Update README.md

anbuzin · anbuzin · commit ed180e02d3a2 · 2024-05-20T14:36:03.000Z
diff --git a/README.md b/README.md
@@ -1,2 +1,82 @@
-# inference_engine
-Efficient VLM inference
+# Inference Engine for LLM Video Benchmarks
+
+This repository contains an inference engine designed to quickly and efficiently run video-based large language model (LLM) benchmarks. The engine leverages parallelism to maximize resource usage and minimize compute time.
+
+## Table of Contents
+
+- [Installation](#installation)
+- [Configuration](#configuration)
+- [Usage](#usage)
+  - [Prepare Batches](#prepare-batches)
+  - [Run Inference](#run-inference)
+- [Results](#results)
+- [Contributing](#contributing)
+- [License](#license)
+
+## Installation
+
+To get started, clone the repository and install the required dependencies:
+
+```bash
+git clone https://github.com/tensorsense/inference_engine.git
+cd inference_engine
+pip3 install -r requirements.txt
+```
+
+## Configuration
+
+The engine requires a configuration file (`config.yaml`) to specify various parameters.
+An example `config.yaml` file is included in the repository. You can use it as a template and modify it according to your requirements.
+
+### API Keys
+
+You need to create a `.env` file in the root directory of the repository and add your API keys to it. The `.env` file should look like this:
+
+```
+OPENAI_API_VERSION="2023-07-01-preview"
+AZURE_OPENAI_ENDPOINT=your_azure_openai_endpoint
+AZURE_OPENAI_API_KEY=your_openai_api_key
+```
+
+## Usage
+
+### Prepare Batches
+
+The first step is to prepare batches of video-question pairs for processing. The `prepare_batches` function reads the input data and creates batches based on the configuration.
+
+### Run Inference
+
+Run the main script to start the inference process:
+
+```bash
+python3 eval.py
+```
+
+This will:
+1. Set up output paths.
+2. Load the configuration.
+3. Prepare batches.
+4. Start local workers for LLM inference.

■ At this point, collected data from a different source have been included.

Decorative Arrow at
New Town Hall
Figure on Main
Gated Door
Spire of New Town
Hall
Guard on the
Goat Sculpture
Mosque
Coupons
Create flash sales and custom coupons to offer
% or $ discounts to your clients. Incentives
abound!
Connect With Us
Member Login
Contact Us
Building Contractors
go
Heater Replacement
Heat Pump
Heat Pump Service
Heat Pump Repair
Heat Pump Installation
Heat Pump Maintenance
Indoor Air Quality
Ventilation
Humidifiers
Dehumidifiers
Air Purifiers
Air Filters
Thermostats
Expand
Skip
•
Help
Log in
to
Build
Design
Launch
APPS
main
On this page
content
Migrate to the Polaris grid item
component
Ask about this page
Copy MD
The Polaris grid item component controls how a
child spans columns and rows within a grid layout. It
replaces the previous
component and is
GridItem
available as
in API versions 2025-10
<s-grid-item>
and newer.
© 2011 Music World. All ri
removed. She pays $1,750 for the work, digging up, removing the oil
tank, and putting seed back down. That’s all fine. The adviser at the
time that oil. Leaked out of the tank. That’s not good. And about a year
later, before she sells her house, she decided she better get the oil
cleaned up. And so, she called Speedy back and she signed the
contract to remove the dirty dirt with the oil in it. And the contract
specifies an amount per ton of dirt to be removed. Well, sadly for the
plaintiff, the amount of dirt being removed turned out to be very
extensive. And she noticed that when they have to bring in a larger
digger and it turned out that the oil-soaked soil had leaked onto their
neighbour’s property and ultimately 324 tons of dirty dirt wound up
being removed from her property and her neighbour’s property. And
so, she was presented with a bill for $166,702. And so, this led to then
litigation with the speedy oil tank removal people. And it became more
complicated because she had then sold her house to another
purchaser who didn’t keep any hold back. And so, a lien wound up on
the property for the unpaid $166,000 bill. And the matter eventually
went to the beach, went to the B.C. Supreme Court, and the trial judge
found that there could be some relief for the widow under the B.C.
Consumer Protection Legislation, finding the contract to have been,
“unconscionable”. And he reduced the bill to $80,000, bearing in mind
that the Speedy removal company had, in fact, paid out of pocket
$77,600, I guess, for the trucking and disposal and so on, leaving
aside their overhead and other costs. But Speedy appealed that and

+5. Start OpenAI workers for evaluation.
+6. Monitor progress and save results.
+
+The engine uses multiprocessing to parallelize the processing of batches, significantly reducing the overall compute time.
+
+## Results
+
+After the inference and evaluation processes are completed, results will be saved in the specified output directory. The final results include detailed information about each question-answer pair, the model's prediction, and evaluation scores.
+
+The following metrics are computed and saved:
+- Average Score
+- Accuracy
+- Yes/No counts
+
+These metrics provide insights into the performance of the evaluated models.
+
+## Contributing
+
+We welcome contributions to improve the inference engine. Please submit a pull request or open an issue to discuss your ideas.
+
+## License
+
+This project is licensed under the Apache 2.0 License. See the [LICENSE](LICENSE) file for details.